A Life Slowly Put Back in Tune
Matthew Morgan plays lead guitar in a rock band called Danger. It's a prophetic name, given that in February the mop-headed 11-year-old collided with a car while riding a skateboard near his Potomac home.
Maybe if the band's name had been Caution or Safety or Prudence. But, no, it's Danger, and when Matt's mom, Karen Morgan, learned just how seriously he had been injured -- how close to death he was, how hard a battle he had in front of him -- she did the sort of cosmic horse-trading that any parent would do.
Just wake up, she said to Matt as he lay comatose in the intensive care unit at Children's Hospital, and Dad and I will buy you a new electric guitar.
"The things you say to a kid to get them out of a coma," Karen told me.
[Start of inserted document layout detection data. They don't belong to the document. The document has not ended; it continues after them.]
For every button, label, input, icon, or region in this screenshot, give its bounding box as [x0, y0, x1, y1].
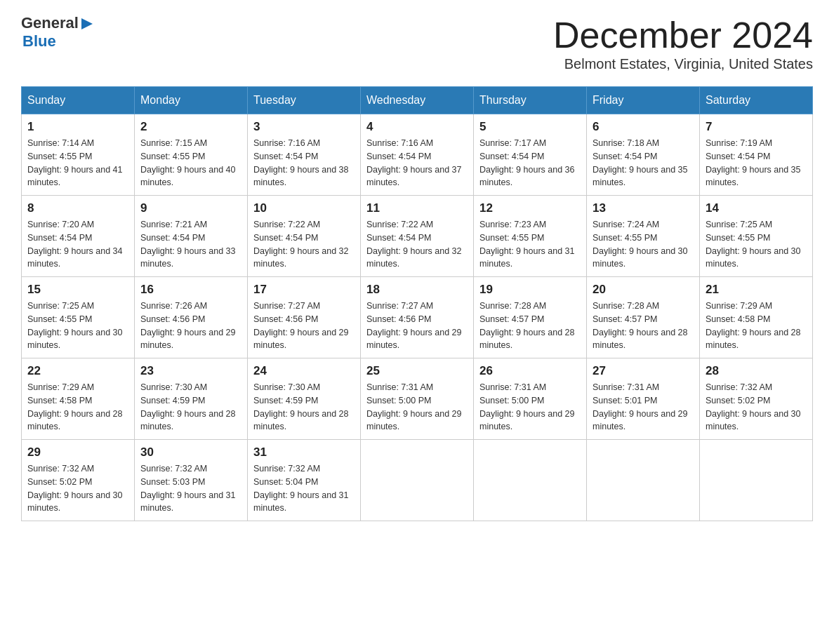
calendar-cell: 18Sunrise: 7:27 AMSunset: 4:56 PMDayligh…: [361, 277, 474, 358]
calendar-cell: 15Sunrise: 7:25 AMSunset: 4:55 PMDayligh…: [22, 277, 135, 358]
calendar-cell: 14Sunrise: 7:25 AMSunset: 4:55 PMDayligh…: [700, 196, 813, 277]
page-header: General Blue December 2024 Belmont Estat…: [21, 14, 813, 72]
logo: General Blue: [21, 14, 94, 51]
day-number: 13: [593, 201, 694, 215]
page-subtitle: Belmont Estates, Virginia, United States: [553, 56, 813, 72]
day-number: 14: [706, 201, 807, 215]
day-number: 25: [366, 364, 468, 378]
day-number: 17: [253, 283, 355, 297]
day-info: Sunrise: 7:24 AMSunset: 4:55 PMDaylight:…: [593, 218, 694, 271]
calendar-cell: 16Sunrise: 7:26 AMSunset: 4:56 PMDayligh…: [135, 277, 248, 358]
day-info: Sunrise: 7:18 AMSunset: 4:54 PMDaylight:…: [593, 137, 694, 189]
day-info: Sunrise: 7:21 AMSunset: 4:54 PMDaylight:…: [140, 218, 241, 271]
day-info: Sunrise: 7:28 AMSunset: 4:57 PMDaylight:…: [593, 300, 694, 352]
day-info: Sunrise: 7:32 AMSunset: 5:04 PMDaylight:…: [253, 462, 355, 515]
day-info: Sunrise: 7:26 AMSunset: 4:56 PMDaylight:…: [140, 300, 241, 352]
day-info: Sunrise: 7:15 AMSunset: 4:55 PMDaylight:…: [140, 137, 241, 189]
week-row-2: 8Sunrise: 7:20 AMSunset: 4:54 PMDaylight…: [22, 196, 813, 277]
day-info: Sunrise: 7:31 AMSunset: 5:00 PMDaylight:…: [479, 381, 581, 434]
calendar-cell: 23Sunrise: 7:30 AMSunset: 4:59 PMDayligh…: [135, 358, 248, 440]
day-info: Sunrise: 7:22 AMSunset: 4:54 PMDaylight:…: [253, 218, 355, 271]
day-info: Sunrise: 7:32 AMSunset: 5:02 PMDaylight:…: [706, 381, 807, 434]
day-number: 8: [27, 201, 128, 215]
day-number: 3: [253, 120, 355, 134]
day-number: 21: [706, 283, 807, 297]
logo-arrow-icon: [80, 17, 94, 31]
week-row-4: 22Sunrise: 7:29 AMSunset: 4:58 PMDayligh…: [22, 358, 813, 440]
calendar-cell: 3Sunrise: 7:16 AMSunset: 4:54 PMDaylight…: [248, 114, 361, 196]
calendar-table: SundayMondayTuesdayWednesdayThursdayFrid…: [21, 86, 813, 521]
day-info: Sunrise: 7:32 AMSunset: 5:02 PMDaylight:…: [27, 462, 128, 515]
day-number: 22: [27, 364, 128, 378]
calendar-cell: 13Sunrise: 7:24 AMSunset: 4:55 PMDayligh…: [587, 196, 700, 277]
calendar-cell: 2Sunrise: 7:15 AMSunset: 4:55 PMDaylight…: [135, 114, 248, 196]
day-info: Sunrise: 7:27 AMSunset: 4:56 PMDaylight:…: [366, 300, 468, 352]
header-wednesday: Wednesday: [361, 87, 474, 114]
calendar-cell: 4Sunrise: 7:16 AMSunset: 4:54 PMDaylight…: [361, 114, 474, 196]
calendar-cell: 28Sunrise: 7:32 AMSunset: 5:02 PMDayligh…: [700, 358, 813, 440]
svg-marker-0: [81, 18, 93, 29]
week-row-3: 15Sunrise: 7:25 AMSunset: 4:55 PMDayligh…: [22, 277, 813, 358]
day-number: 29: [27, 445, 128, 459]
calendar-cell: 20Sunrise: 7:28 AMSunset: 4:57 PMDayligh…: [587, 277, 700, 358]
day-info: Sunrise: 7:25 AMSunset: 4:55 PMDaylight:…: [706, 218, 807, 271]
calendar-cell: 17Sunrise: 7:27 AMSunset: 4:56 PMDayligh…: [248, 277, 361, 358]
week-row-1: 1Sunrise: 7:14 AMSunset: 4:55 PMDaylight…: [22, 114, 813, 196]
day-info: Sunrise: 7:16 AMSunset: 4:54 PMDaylight:…: [253, 137, 355, 189]
day-number: 27: [593, 364, 694, 378]
calendar-cell: 24Sunrise: 7:30 AMSunset: 4:59 PMDayligh…: [248, 358, 361, 440]
calendar-cell: 10Sunrise: 7:22 AMSunset: 4:54 PMDayligh…: [248, 196, 361, 277]
day-number: 2: [140, 120, 241, 134]
header-tuesday: Tuesday: [248, 87, 361, 114]
calendar-cell: 12Sunrise: 7:23 AMSunset: 4:55 PMDayligh…: [474, 196, 587, 277]
day-number: 10: [253, 201, 355, 215]
day-number: 19: [479, 283, 581, 297]
calendar-cell: 25Sunrise: 7:31 AMSunset: 5:00 PMDayligh…: [361, 358, 474, 440]
header-sunday: Sunday: [22, 87, 135, 114]
day-info: Sunrise: 7:31 AMSunset: 5:01 PMDaylight:…: [593, 381, 694, 434]
day-number: 23: [140, 364, 241, 378]
calendar-cell: 21Sunrise: 7:29 AMSunset: 4:58 PMDayligh…: [700, 277, 813, 358]
calendar-cell: 1Sunrise: 7:14 AMSunset: 4:55 PMDaylight…: [22, 114, 135, 196]
calendar-cell: 7Sunrise: 7:19 AMSunset: 4:54 PMDaylight…: [700, 114, 813, 196]
day-info: Sunrise: 7:32 AMSunset: 5:03 PMDaylight:…: [140, 462, 241, 515]
day-number: 30: [140, 445, 241, 459]
day-info: Sunrise: 7:17 AMSunset: 4:54 PMDaylight:…: [479, 137, 581, 189]
day-info: Sunrise: 7:16 AMSunset: 4:54 PMDaylight:…: [366, 137, 468, 189]
day-number: 1: [27, 120, 128, 134]
header-monday: Monday: [135, 87, 248, 114]
day-number: 9: [140, 201, 241, 215]
calendar-cell: 22Sunrise: 7:29 AMSunset: 4:58 PMDayligh…: [22, 358, 135, 440]
header-friday: Friday: [587, 87, 700, 114]
header-saturday: Saturday: [700, 87, 813, 114]
day-number: 31: [253, 445, 355, 459]
day-info: Sunrise: 7:23 AMSunset: 4:55 PMDaylight:…: [479, 218, 581, 271]
logo-blue-text: Blue: [22, 32, 94, 51]
day-info: Sunrise: 7:30 AMSunset: 4:59 PMDaylight:…: [253, 381, 355, 434]
calendar-cell: 29Sunrise: 7:32 AMSunset: 5:02 PMDayligh…: [22, 440, 135, 521]
day-info: Sunrise: 7:22 AMSunset: 4:54 PMDaylight:…: [366, 218, 468, 271]
day-info: Sunrise: 7:27 AMSunset: 4:56 PMDaylight:…: [253, 300, 355, 352]
day-number: 20: [593, 283, 694, 297]
day-number: 12: [479, 201, 581, 215]
calendar-cell: [361, 440, 474, 521]
calendar-cell: [700, 440, 813, 521]
calendar-cell: 6Sunrise: 7:18 AMSunset: 4:54 PMDaylight…: [587, 114, 700, 196]
calendar-cell: 11Sunrise: 7:22 AMSunset: 4:54 PMDayligh…: [361, 196, 474, 277]
title-area: December 2024 Belmont Estates, Virginia,…: [553, 14, 813, 72]
calendar-cell: 9Sunrise: 7:21 AMSunset: 4:54 PMDaylight…: [135, 196, 248, 277]
calendar-cell: [474, 440, 587, 521]
week-row-5: 29Sunrise: 7:32 AMSunset: 5:02 PMDayligh…: [22, 440, 813, 521]
day-number: 24: [253, 364, 355, 378]
day-info: Sunrise: 7:30 AMSunset: 4:59 PMDaylight:…: [140, 381, 241, 434]
day-number: 26: [479, 364, 581, 378]
page-title: December 2024: [553, 14, 813, 56]
day-info: Sunrise: 7:31 AMSunset: 5:00 PMDaylight:…: [366, 381, 468, 434]
day-info: Sunrise: 7:28 AMSunset: 4:57 PMDaylight:…: [479, 300, 581, 352]
day-info: Sunrise: 7:29 AMSunset: 4:58 PMDaylight:…: [706, 300, 807, 352]
calendar-cell: 19Sunrise: 7:28 AMSunset: 4:57 PMDayligh…: [474, 277, 587, 358]
day-number: 16: [140, 283, 241, 297]
day-number: 11: [366, 201, 468, 215]
day-info: Sunrise: 7:29 AMSunset: 4:58 PMDaylight:…: [27, 381, 128, 434]
day-info: Sunrise: 7:19 AMSunset: 4:54 PMDaylight:…: [706, 137, 807, 189]
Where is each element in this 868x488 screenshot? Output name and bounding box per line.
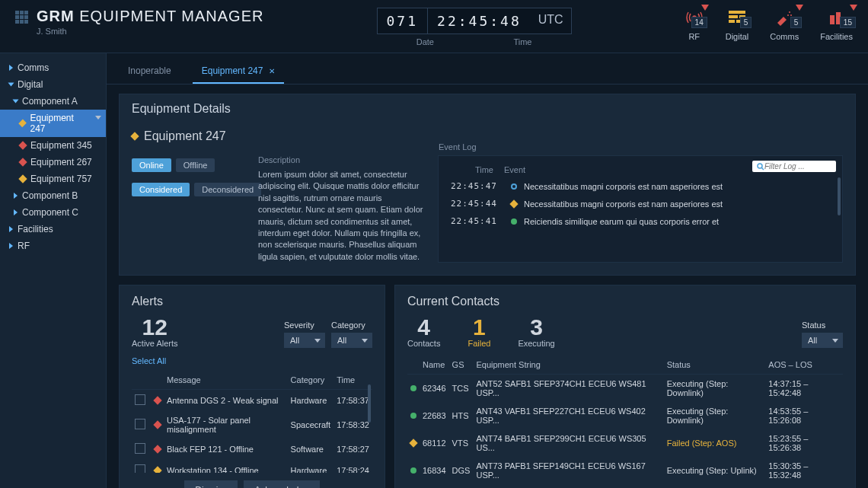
severity-label: Severity — [284, 321, 325, 330]
equipment-details-panel: Equipment Details Equipment 247 OnlineOf… — [119, 94, 856, 276]
alert-category: Hardware — [288, 460, 334, 473]
table-row[interactable]: Antenna DGS 2 - Weak signalHardware17:58… — [132, 390, 372, 412]
pill-considered[interactable]: Considered — [132, 183, 190, 196]
col-status[interactable]: Status — [664, 356, 766, 375]
dismiss-button[interactable]: Dismiss — [184, 480, 238, 488]
failed-label: Failed — [468, 339, 490, 348]
contact-name: 68112 — [420, 429, 449, 457]
sidebar-item[interactable]: Facilities — [0, 221, 106, 238]
log-filter-input[interactable] — [764, 162, 831, 171]
sidebar-item-label: Equipment 267 — [30, 157, 92, 167]
svg-rect-2 — [729, 11, 745, 14]
sidebar-item-label: Digital — [18, 79, 43, 90]
col-aos[interactable]: AOS – LOS — [765, 356, 843, 375]
status-label: RF — [685, 32, 704, 41]
executing-count: 3 — [518, 314, 554, 340]
sidebar-item[interactable]: Component B — [0, 187, 106, 204]
pill-deconsidered[interactable]: Deconsidered — [194, 183, 261, 196]
sidebar-item[interactable]: Comms — [0, 59, 106, 76]
col-time[interactable]: Time — [333, 371, 372, 390]
log-row: 22:45:47Necessitatibus magni corporis es… — [445, 177, 836, 195]
sidebar-item[interactable]: Equipment 247 — [0, 110, 106, 137]
contact-gs: VTS — [449, 429, 474, 457]
caret-icon — [9, 243, 13, 249]
checkbox[interactable] — [135, 464, 145, 473]
log-ts: 22:45:44 — [451, 199, 504, 209]
contact-status: Failed (Step: AOS) — [664, 429, 766, 457]
eventlog-label: Event Log — [439, 142, 477, 152]
table-row[interactable]: 22683HTSANT43 VAFB1 SFEP227CH1 ECEU6 WS4… — [407, 402, 843, 429]
sidebar-item[interactable]: Component C — [0, 204, 106, 221]
sidebar-item[interactable]: Equipment 345 — [0, 137, 106, 154]
alert-message: Antenna DGS 2 - Weak signal — [164, 390, 288, 412]
sidebar-item-label: Comms — [18, 62, 49, 73]
severity-select[interactable]: All — [284, 333, 325, 348]
log-text: Necessitatibus magni corporis est nam as… — [524, 199, 723, 209]
contact-gs: HTS — [449, 402, 474, 429]
contact-status: Executing (Step: Downlink) — [664, 402, 766, 429]
svg-point-7 — [789, 11, 790, 13]
table-row[interactable]: Workstation 134 - OfflineHardware17:58:2… — [132, 460, 372, 473]
table-row[interactable]: Black FEP 121 - OfflineSoftware17:58:27 — [132, 439, 372, 460]
panel-title: Current Contacts — [407, 295, 843, 308]
log-filter[interactable] — [752, 161, 836, 172]
status-comms[interactable]: 5 Comms — [770, 8, 799, 41]
sidebar-item[interactable]: RF — [0, 238, 106, 254]
sidebar-item[interactable]: Equipment 267 — [0, 154, 106, 171]
table-row[interactable]: 68112VTSANT74 BAFB1 SFEP299CH1 ECEU6 WS3… — [407, 429, 843, 457]
checkbox[interactable] — [135, 419, 145, 429]
caret-icon — [14, 209, 18, 215]
col-gs[interactable]: GS — [449, 356, 474, 375]
description-text: Lorem ipsum dolor sit amet, consectetur … — [258, 169, 426, 263]
search-icon — [757, 163, 764, 171]
log-row: 22:45:41Reiciendis similique earum qui q… — [445, 212, 836, 230]
alert-triangle-icon — [796, 5, 803, 11]
pill-offline[interactable]: Offline — [176, 158, 215, 172]
contact-gs: DGS — [449, 457, 474, 484]
checkbox[interactable] — [135, 443, 145, 454]
col-message[interactable]: Message — [164, 371, 288, 390]
scrollbar[interactable] — [368, 384, 371, 423]
status-badge: 5 — [790, 17, 803, 28]
sidebar-item[interactable]: Equipment 757 — [0, 171, 106, 187]
acknowledge-button[interactable]: Acknowledge — [244, 480, 319, 488]
tab-label: Equipment 247 — [202, 65, 263, 76]
clock-day: 071 — [378, 8, 428, 33]
tab[interactable]: Inoperable — [119, 59, 180, 84]
sidebar-item-label: RF — [18, 241, 30, 251]
pill-online[interactable]: Online — [132, 158, 171, 172]
contacts-count: 4 — [407, 314, 440, 340]
category-select[interactable]: All — [331, 333, 372, 348]
alert-triangle-icon — [850, 5, 857, 11]
col-category[interactable]: Category — [288, 371, 334, 390]
status-select[interactable]: All — [802, 333, 843, 348]
status-icon — [410, 385, 416, 391]
alerts-panel: Alerts 12Active Alerts SeverityAll Categ… — [119, 285, 385, 488]
table-row[interactable]: USA-177 - Solar panel misalignmentSpacec… — [132, 411, 372, 439]
app-icon — [15, 11, 29, 24]
sidebar-item-label: Component C — [22, 207, 78, 218]
status-facilities[interactable]: 15 Facilities — [820, 8, 853, 41]
status-badge: 15 — [840, 17, 856, 28]
sidebar: CommsDigitalComponent AEquipment 247Equi… — [0, 53, 107, 488]
select-all-link[interactable]: Select All — [132, 356, 166, 365]
table-row[interactable]: 62346TCSANT52 SAFB1 SFEP374CH1 ECEU6 WS4… — [407, 375, 843, 403]
scrollbar[interactable] — [838, 177, 841, 215]
contact-eq: ANT43 VAFB1 SFEP227CH1 ECEU6 WS402 USP..… — [473, 402, 663, 429]
clock-time: 22:45:48 — [427, 8, 531, 33]
status-rf[interactable]: 14 RF — [685, 8, 704, 41]
sidebar-item[interactable]: Digital — [0, 76, 106, 93]
alerts-table: MessageCategoryTime Antenna DGS 2 - Weak… — [132, 371, 372, 473]
svg-line-14 — [761, 167, 764, 170]
status-label: Facilities — [820, 32, 853, 41]
status-digital[interactable]: 5 Digital — [726, 8, 749, 41]
checkbox[interactable] — [135, 394, 145, 405]
sidebar-item[interactable]: Component A — [0, 93, 106, 110]
sidebar-item-label: Equipment 757 — [30, 174, 92, 184]
tab[interactable]: Equipment 247✕ — [193, 59, 285, 84]
col-name[interactable]: Name — [420, 356, 449, 375]
close-icon[interactable]: ✕ — [269, 67, 275, 75]
table-row[interactable]: 16834DGSANT73 PAFB1 SFEP149CH1 ECEU6 WS1… — [407, 457, 843, 484]
contact-gs: TCS — [449, 375, 474, 403]
col-eqstring[interactable]: Equipment String — [473, 356, 663, 375]
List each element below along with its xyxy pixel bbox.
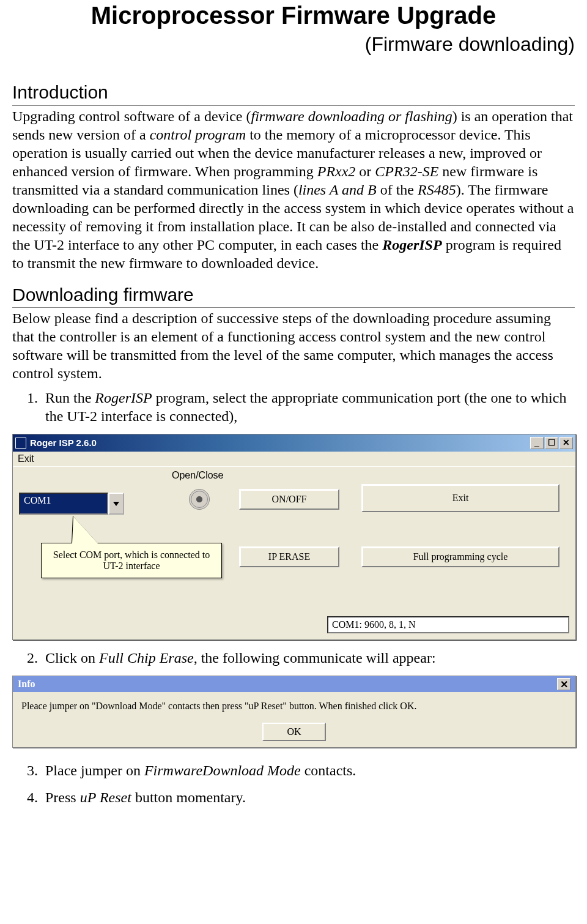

If the brain is a massive assortment of filing cabinets, each drawer filled with information-packed folders, then Matt's cabinets had been upended, the folders violently tossed about. When his unhelmeted head struck the pavement or the vehicle, he suffered what doctors call a diffuse axonal injury.
The human brain, said Dr. Robert Keating, chief of neurosurgery at Children's Hospital, is the consistency of week-old Jell-O. Bathed in fluid and protected by the bony vault of the skull, it can withstand some shock. But rapid deceleration causes "shearing": Nerves are stretched; some are broken.
When Matt arrived at the Children's emergency unit, he had the distinct posturing of someone with severe brain trauma: elbows pulled in, arms splayed out.
Matt was in a coma for 13 days. Karen and her husband, Thomas, put guitar picks in Matt's hands, a reminder of his life before the accident, talismans for the future. The doctors and nurses at Children's watched Matt constantly, putting a tube in his skull to monitor pressure and relieve any that had built up. Drugs put his body in a suspended state to aid in healing.
On TV, comatose people just wake up -- poof! In reality, it's an arduous process. Matt did wake up, slowly. His eyes opened, but they had a flat, unknowing gaze. It was time for rehab, first at Children's, then at the National Rehabilitation Hospital next door. He had to learn to do the most basic things all over again: speak, walk, swallow.
"Believe it or not, there's a 'swallow team,' " said Karen. Matt graduated when he was able to swallow water, a thin and potentially dangerous substance.
"It was like having a 70-pound newborn," Karen said.
As with a newborn, Matt was something of a blank slate: What sort of child would emerge from the coma? When Karen first made him his favorite pancakes, he asked, "Why did you make me this?"